A month later, the noonday sun above Dafess City began dimming. In less than five minutes it became a completely black ball, and remained that somber, and terrifying unnatural hue until it sank below the horizon.
In due course the stars rose in their appointed courses. Then suddenly, without warning, many fell, hurtling across the sky, and disappearing into the bottomless throat of space.
The full moon bounded up. Just as it cleared the horizon, it was struck by a large red star. Wounded, the moon dripped blood.
All these signs were accompanied, outwardly, at least, by great rejoicing in Dafess. The Celestial Blueprint was fulfilling itself. The Time had come. The Truncated were about to get their just reward.
They took purification baths for the first time in their lives. They put on immaculate white robes. Then, en masse, they marched to the great open square in the center of the city, and waited.
Meanwhile, all the Untruncated dwelling in Dafess had been cast out, and all intercourse with the outside had been cut off. Inasmuch as they used no radios, they had only to close the gates of their high-walled city to become incommunicado.
As soon as that was done, and the citizens were collected together to receive their long prophesied payment for holiness, they turned their short snouts upward to await further developments. Nor were they at all disappointed.

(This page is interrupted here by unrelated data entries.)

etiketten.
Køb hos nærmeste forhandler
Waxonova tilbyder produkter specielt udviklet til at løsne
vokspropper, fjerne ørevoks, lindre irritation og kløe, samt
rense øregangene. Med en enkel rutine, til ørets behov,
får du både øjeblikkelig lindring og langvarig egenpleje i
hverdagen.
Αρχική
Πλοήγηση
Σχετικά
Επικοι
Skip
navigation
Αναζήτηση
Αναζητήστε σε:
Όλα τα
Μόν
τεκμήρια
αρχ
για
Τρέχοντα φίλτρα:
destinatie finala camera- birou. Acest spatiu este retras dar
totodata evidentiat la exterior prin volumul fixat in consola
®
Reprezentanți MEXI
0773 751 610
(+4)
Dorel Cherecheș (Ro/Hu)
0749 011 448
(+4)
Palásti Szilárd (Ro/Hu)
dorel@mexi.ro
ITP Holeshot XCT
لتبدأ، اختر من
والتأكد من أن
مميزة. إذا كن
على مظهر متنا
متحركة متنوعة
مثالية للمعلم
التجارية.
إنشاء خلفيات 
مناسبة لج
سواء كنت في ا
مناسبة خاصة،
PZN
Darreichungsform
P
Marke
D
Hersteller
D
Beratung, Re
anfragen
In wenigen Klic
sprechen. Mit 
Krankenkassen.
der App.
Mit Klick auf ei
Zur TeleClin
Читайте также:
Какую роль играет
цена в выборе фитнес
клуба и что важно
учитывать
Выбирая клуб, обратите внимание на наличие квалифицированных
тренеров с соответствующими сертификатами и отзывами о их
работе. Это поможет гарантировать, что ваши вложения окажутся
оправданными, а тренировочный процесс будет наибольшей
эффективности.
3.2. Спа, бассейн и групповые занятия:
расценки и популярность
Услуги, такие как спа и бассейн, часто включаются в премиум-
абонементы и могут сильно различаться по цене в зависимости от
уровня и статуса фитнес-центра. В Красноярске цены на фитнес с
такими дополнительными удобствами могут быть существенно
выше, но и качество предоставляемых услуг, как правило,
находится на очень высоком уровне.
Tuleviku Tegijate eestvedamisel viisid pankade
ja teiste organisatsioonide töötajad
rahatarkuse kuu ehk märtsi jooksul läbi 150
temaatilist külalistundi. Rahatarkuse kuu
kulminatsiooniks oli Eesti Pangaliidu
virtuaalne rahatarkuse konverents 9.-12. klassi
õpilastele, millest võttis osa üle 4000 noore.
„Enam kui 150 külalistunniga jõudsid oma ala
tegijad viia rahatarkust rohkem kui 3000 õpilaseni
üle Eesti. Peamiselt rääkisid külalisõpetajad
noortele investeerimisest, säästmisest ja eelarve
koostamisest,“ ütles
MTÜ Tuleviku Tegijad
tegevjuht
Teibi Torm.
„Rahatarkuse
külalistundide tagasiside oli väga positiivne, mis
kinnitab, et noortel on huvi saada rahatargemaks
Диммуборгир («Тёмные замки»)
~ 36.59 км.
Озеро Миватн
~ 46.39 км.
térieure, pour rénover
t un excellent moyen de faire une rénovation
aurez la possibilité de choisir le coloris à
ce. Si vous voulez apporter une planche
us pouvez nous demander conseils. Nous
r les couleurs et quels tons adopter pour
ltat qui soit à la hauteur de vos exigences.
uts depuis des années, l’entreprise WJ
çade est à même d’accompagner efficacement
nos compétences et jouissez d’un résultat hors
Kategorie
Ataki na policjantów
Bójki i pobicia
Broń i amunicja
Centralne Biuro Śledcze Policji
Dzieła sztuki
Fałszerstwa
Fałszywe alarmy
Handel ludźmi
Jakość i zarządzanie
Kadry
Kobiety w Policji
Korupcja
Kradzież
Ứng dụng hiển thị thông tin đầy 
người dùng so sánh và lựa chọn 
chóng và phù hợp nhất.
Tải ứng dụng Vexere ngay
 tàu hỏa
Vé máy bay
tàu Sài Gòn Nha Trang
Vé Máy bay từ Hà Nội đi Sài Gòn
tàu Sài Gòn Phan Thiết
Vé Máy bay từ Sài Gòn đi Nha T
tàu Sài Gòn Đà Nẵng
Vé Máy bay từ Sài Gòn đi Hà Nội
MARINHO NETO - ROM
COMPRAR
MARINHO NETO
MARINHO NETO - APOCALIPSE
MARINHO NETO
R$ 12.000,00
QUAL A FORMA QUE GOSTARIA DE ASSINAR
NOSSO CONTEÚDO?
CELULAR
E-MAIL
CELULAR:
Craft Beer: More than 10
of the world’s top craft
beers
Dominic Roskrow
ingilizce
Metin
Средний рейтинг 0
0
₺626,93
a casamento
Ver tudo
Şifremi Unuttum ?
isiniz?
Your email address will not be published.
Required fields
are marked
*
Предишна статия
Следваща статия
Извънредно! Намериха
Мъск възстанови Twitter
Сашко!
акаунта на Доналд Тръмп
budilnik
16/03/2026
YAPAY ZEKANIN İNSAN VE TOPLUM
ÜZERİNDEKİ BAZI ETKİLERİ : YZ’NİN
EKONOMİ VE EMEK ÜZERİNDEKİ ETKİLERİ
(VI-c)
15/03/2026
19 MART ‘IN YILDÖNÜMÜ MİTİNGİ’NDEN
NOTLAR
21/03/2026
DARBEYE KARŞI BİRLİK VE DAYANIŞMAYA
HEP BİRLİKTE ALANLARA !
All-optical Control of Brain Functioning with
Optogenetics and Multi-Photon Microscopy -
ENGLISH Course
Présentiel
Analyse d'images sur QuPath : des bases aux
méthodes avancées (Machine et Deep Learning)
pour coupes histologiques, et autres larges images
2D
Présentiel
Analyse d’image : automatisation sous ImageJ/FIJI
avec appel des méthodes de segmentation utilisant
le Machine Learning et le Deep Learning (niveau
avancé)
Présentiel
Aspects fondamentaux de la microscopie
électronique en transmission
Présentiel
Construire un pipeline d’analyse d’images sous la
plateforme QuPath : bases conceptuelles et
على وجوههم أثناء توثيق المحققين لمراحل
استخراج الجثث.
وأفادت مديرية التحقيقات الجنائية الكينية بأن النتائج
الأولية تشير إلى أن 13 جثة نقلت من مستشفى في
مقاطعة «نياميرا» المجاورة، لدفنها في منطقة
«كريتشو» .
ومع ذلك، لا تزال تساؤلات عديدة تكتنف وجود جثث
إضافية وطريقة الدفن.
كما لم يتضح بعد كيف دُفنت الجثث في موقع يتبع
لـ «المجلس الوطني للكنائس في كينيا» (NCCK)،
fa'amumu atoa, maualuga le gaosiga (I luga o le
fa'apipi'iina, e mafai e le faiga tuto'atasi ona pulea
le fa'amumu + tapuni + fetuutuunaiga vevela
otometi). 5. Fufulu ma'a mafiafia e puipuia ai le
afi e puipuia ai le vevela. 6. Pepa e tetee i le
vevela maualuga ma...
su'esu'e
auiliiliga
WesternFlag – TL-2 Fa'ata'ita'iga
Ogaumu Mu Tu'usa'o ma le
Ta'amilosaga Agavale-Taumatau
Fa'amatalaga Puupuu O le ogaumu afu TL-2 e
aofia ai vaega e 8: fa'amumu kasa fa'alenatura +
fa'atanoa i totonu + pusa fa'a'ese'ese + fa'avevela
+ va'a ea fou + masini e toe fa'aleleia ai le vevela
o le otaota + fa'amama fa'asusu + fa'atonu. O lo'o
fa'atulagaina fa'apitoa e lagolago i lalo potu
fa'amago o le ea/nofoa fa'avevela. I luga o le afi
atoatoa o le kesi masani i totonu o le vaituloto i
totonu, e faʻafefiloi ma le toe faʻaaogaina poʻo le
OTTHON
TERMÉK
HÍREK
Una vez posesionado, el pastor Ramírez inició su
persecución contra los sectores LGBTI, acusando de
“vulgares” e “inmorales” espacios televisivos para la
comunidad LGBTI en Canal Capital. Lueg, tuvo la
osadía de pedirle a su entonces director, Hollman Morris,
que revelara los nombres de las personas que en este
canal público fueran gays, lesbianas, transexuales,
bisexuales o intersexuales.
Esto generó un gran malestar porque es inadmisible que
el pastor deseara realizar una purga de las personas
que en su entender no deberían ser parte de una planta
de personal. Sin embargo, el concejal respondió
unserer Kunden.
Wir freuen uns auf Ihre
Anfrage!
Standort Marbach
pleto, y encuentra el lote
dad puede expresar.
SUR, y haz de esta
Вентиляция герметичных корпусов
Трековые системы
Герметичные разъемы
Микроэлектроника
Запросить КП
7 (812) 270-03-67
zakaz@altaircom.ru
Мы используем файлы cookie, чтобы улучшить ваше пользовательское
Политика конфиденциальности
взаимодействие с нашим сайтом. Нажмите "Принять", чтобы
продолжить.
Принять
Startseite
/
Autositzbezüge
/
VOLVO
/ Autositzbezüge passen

As predicted, the sky rolled up like a scroll. It did so with enough thunder to shake the bones and rattle the teeth of even the most hardened, and secretly sceptical.
With the thunder came a blaze of light which revealed a Titanic forge, a cosmic smithy where brawny angels with soot blackening their robes, and smudging their halos stood beating plowshares into swords and spears.
Flame leaped. Bellows pumped by a cherubic host wheezed like asthmatic Prometheuses. Hammers as large as hills clanged on white-hot weaponheads the size of skyscrapers held on anvils large as mountains. Fire and smoke puffed out in a great cloud that threatened to envelop the city, and a clamor beat upon their ears, and bounced from the heavens to the ground and back again.